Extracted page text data

■ ■ ■ ■

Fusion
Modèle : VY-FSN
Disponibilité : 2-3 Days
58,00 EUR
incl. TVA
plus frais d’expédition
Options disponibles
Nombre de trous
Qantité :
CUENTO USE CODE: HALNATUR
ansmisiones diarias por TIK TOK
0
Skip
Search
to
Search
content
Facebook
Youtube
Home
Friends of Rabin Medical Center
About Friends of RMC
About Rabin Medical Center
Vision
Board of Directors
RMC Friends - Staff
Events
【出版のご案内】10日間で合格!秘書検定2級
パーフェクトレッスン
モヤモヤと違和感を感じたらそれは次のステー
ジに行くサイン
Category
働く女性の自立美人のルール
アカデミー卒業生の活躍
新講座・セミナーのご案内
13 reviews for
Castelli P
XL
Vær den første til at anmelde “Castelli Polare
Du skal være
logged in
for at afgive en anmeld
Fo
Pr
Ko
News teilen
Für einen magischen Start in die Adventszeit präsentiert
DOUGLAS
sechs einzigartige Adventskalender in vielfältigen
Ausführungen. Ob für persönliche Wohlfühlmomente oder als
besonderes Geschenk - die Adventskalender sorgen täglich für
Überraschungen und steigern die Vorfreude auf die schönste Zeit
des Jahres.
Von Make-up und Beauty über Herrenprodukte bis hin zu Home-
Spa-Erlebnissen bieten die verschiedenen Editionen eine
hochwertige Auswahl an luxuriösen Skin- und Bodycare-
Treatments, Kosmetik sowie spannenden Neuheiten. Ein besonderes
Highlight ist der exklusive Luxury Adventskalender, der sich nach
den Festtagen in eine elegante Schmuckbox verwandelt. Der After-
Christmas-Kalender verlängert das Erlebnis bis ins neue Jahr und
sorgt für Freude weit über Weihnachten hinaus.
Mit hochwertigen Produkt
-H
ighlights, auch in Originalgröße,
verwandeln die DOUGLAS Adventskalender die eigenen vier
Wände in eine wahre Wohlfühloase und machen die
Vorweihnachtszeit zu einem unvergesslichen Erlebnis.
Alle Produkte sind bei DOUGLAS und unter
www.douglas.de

■ ■ ■ ■

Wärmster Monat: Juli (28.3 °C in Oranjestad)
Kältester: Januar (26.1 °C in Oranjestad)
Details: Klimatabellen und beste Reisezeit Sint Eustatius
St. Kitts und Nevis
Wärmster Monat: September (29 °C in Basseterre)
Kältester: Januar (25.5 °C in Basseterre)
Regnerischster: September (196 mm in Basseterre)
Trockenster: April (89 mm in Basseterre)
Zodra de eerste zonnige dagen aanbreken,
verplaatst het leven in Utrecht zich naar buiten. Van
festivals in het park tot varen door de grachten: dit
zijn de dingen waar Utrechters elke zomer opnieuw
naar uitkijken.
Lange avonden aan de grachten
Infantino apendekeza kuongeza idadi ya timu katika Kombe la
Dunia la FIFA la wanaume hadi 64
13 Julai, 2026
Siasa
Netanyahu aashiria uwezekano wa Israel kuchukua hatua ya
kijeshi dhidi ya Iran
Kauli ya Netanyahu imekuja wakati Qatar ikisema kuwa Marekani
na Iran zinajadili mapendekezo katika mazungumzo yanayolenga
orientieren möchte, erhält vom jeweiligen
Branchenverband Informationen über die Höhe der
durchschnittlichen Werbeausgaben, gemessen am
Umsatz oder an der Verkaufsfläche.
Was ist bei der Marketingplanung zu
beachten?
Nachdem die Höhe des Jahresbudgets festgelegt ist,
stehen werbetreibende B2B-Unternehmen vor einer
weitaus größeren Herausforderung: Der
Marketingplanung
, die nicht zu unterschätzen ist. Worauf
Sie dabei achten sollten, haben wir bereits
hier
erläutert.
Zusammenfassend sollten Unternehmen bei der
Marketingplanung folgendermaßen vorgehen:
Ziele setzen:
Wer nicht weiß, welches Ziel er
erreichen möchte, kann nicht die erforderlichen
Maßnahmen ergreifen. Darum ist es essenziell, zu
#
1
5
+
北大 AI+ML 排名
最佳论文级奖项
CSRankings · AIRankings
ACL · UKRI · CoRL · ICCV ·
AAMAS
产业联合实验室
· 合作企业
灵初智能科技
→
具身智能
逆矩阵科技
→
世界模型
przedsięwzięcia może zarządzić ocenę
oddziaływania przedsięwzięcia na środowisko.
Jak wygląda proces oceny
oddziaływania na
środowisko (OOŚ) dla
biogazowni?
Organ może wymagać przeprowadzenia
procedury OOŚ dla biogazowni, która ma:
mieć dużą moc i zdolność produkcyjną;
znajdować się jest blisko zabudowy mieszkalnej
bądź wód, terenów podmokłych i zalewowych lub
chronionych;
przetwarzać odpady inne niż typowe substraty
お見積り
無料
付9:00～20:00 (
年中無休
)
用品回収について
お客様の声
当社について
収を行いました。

■ ■ ■ ■

**Task directions:**
Of the entries above, transcribe exactly those lines that fall between the line containing "Wärmster Monat: Juli (28.3 °C in Oranjestad)" and the line containing "na Iran zinajadili", together with those two lines.

**Expected answer:**
Wärmster Monat: Juli (28.3 °C in Oranjestad)
Kältester: Januar (26.1 °C in Oranjestad)
Details: Klimatabellen und beste Reisezeit Sint Eustatius
St. Kitts und Nevis
Wärmster Monat: September (29 °C in Basseterre)
Kältester: Januar (25.5 °C in Basseterre)
Regnerischster: September (196 mm in Basseterre)
Trockenster: April (89 mm in Basseterre)
Zodra de eerste zonnige dagen aanbreken,
verplaatst het leven in Utrecht zich naar buiten. Van
festivals in het park tot varen door de grachten: dit
zijn de dingen waar Utrechters elke zomer opnieuw
naar uitkijken.
Lange avonden aan de grachten
Infantino apendekeza kuongeza idadi ya timu katika Kombe la
Dunia la FIFA la wanaume hadi 64
13 Julai, 2026
Siasa
Netanyahu aashiria uwezekano wa Israel kuchukua hatua ya
kijeshi dhidi ya Iran
Kauli ya Netanyahu imekuja wakati Qatar ikisema kuwa Marekani
na Iran zinajadili mapendekezo katika mazungumzo yanayolenga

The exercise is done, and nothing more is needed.